Count nineteen, which incorporates by reference the allegations of count thirteen, alleges a declaratory judgment claim against Nationwide. In count nineteen, the plaintiffs allege that a policy of liability insurance exists between Nationwide and Star Cleaners (Nationwide policy), and, under such policy, Nationwide is required to defend and indemnify Star Cleaners in the present case, but Nationwide has declined to do so. The plaintiffs also allege that they have a " substantial legal and equitable interest" in enforcing the Nationwide policy insofar as they seek damages resulting from the wrongful conduct of Star Cleaners.
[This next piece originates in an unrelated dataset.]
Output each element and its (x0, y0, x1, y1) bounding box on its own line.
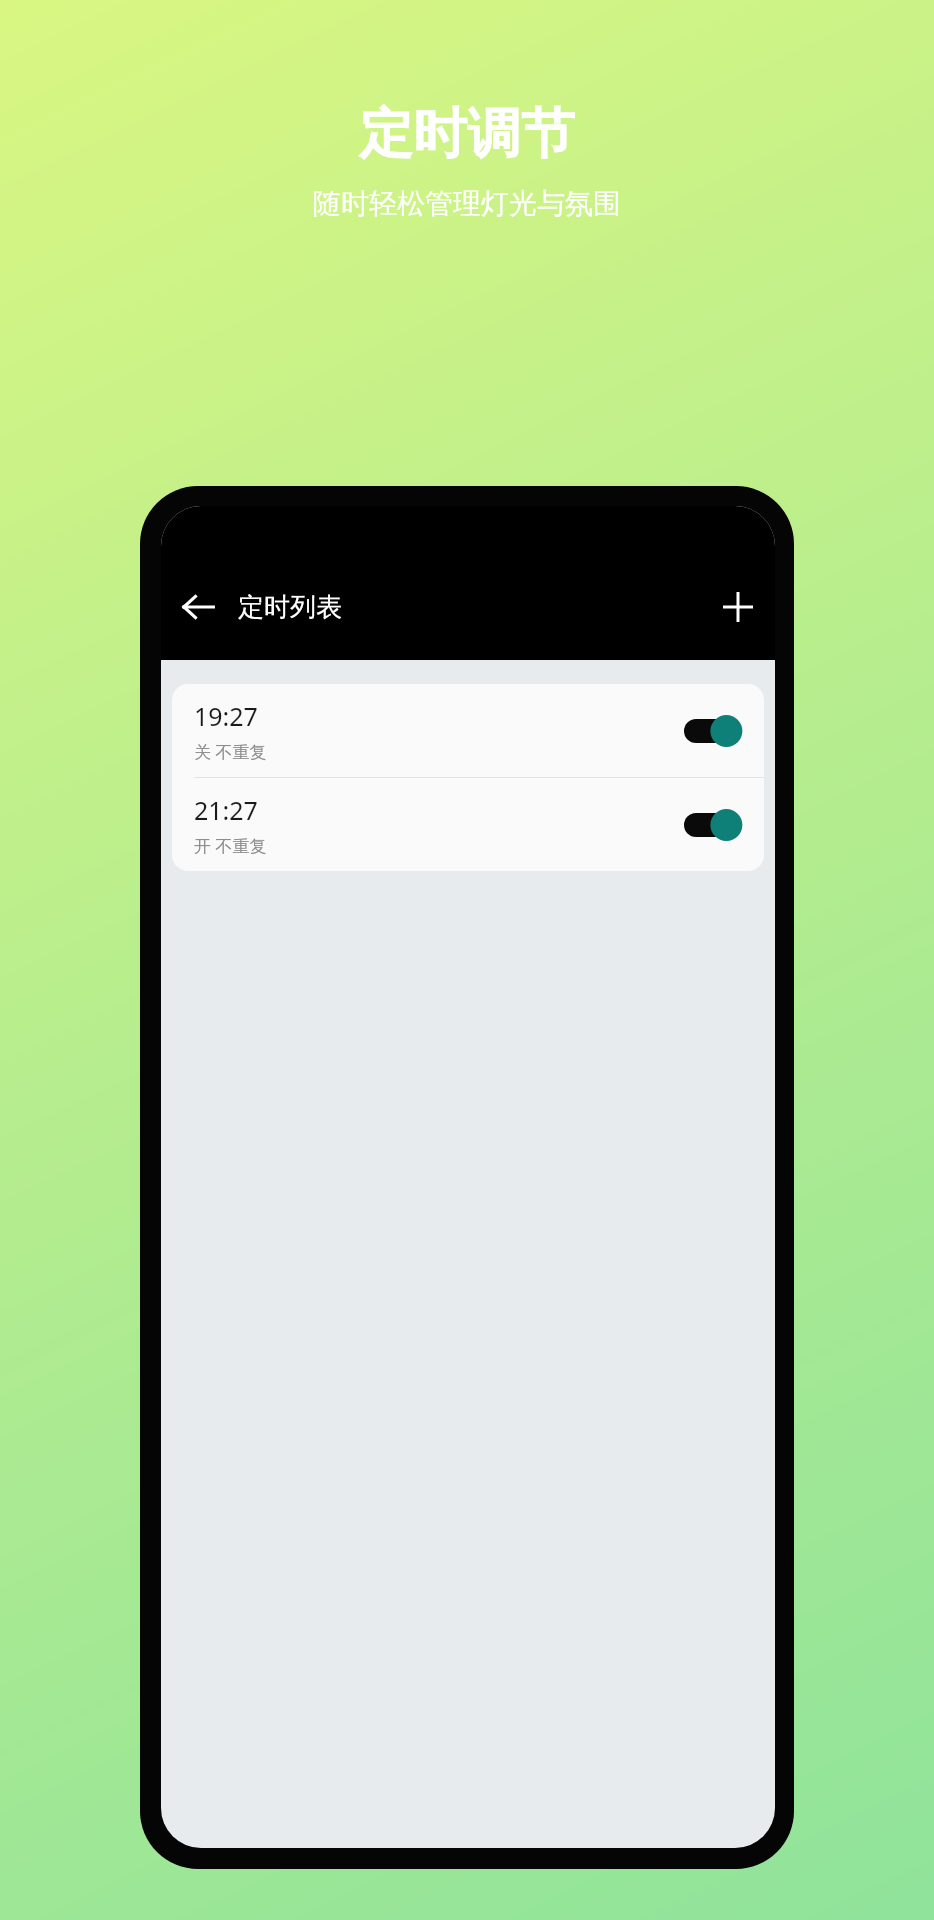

The plaintiffs further allege that a substantial dispute exists as to whether the claims that they have alleged against Star Cleaners are covered by the Nationwide policy. See footnote 3 of this memorandum.

Count twenty, which incorporates by reference the allegations of count six, is a declaratory judgment claim against Argonaut. In count twenty, the plaintiffs allege that a policy of liability insurance exists between Argonaut and Hill (Argonaut policy), and, under such policy, Argonaut is required to defend and indemnify Hill in the present case, but Argonaut has declined to do so. The plaintiffs also allege that they have a " substantial legal and equitable interest" in enforcing the Argonaut policy insofar as they seek damages resulting from the wrongful conduct of Hill. The plaintiffs further state that a substantial dispute exists as to whether the claims that they have alleged against Hill are covered by the Argonaut policy. See footnote 1 of this memorandum.
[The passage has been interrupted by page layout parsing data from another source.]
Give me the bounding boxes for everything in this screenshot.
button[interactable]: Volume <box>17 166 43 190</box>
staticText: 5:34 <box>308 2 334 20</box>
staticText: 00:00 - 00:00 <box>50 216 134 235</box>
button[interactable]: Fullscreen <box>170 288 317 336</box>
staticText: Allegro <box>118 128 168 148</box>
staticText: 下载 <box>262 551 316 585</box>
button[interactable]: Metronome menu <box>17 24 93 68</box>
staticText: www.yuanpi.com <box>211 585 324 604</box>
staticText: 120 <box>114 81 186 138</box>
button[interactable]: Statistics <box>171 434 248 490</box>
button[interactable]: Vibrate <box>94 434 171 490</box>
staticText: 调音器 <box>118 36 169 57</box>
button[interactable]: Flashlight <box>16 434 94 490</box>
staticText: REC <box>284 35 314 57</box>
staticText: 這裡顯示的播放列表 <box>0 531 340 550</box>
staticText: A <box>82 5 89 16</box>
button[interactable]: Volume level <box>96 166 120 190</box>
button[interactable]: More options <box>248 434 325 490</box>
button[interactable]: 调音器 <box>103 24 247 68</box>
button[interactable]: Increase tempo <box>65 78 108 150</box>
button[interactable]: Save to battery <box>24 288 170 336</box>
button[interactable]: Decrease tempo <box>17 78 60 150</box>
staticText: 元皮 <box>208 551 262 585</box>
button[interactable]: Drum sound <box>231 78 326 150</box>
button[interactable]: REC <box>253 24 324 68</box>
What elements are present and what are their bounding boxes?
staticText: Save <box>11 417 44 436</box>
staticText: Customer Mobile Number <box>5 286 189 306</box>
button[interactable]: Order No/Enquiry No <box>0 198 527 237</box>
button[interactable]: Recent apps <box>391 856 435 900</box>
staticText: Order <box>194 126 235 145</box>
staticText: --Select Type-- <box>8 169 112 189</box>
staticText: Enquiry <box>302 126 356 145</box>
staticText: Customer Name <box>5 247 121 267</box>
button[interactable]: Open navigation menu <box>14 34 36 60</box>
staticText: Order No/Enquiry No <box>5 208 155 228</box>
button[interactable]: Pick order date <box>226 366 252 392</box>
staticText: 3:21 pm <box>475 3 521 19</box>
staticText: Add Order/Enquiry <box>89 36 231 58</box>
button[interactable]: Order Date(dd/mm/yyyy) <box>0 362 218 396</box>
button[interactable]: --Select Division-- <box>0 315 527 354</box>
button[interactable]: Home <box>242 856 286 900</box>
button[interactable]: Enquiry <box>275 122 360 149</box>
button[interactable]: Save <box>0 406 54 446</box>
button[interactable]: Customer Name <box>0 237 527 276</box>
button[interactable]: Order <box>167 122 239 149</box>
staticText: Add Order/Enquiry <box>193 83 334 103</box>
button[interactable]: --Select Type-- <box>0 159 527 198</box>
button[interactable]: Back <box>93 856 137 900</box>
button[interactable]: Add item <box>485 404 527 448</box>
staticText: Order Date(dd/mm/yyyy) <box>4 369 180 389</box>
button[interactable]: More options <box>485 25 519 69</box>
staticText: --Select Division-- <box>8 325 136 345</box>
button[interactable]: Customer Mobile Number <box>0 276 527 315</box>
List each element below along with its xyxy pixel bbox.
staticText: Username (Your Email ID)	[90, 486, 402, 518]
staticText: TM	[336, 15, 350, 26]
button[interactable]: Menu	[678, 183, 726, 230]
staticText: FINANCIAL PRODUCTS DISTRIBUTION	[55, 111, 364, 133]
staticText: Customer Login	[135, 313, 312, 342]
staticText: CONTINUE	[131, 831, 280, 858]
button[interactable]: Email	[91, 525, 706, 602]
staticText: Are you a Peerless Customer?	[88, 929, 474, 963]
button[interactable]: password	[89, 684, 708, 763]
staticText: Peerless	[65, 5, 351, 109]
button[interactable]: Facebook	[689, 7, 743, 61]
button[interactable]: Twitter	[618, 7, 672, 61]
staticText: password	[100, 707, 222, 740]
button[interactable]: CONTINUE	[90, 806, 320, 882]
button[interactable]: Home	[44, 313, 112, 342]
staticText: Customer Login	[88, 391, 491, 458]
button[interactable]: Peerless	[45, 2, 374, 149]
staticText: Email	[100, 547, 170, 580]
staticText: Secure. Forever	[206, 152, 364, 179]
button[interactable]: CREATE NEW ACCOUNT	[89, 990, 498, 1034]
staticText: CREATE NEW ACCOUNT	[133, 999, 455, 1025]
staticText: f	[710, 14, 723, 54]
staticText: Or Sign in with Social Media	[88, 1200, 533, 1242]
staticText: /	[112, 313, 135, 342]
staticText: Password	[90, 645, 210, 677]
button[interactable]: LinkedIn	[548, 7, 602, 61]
The prayer for relief claims, inter alia, money damages and declaratory relief. Specifically, in paragraph 7 of the prayer for relief, the plaintiffs seek a declaratory judgment enforcing the provisions of the Nationwide policy so as to require Nationwide to defend and indemnify Star Cleaners in the present action. In paragraph 8 of the prayer for relief, the plaintiffs also seek a declaratory judgment enforcing the provisions of the Argonaut policy so as to require Argonaut to defend and indemnify Hill in the present case.

On April 7, 2017, Argonaut filed a motion to strike count twenty of the plaintiffs' complaint. The motion to strike was accompanied by a memorandum of law. That same day, Nationwide filed a motion to dismiss count nineteen of the plaintiffs' complaint for lack of subject matter jurisdiction. The motion to dismiss was accompanied by a memorandum of law. A copy of the Nationwide policy is attached to the motion to dismiss as exhibit A.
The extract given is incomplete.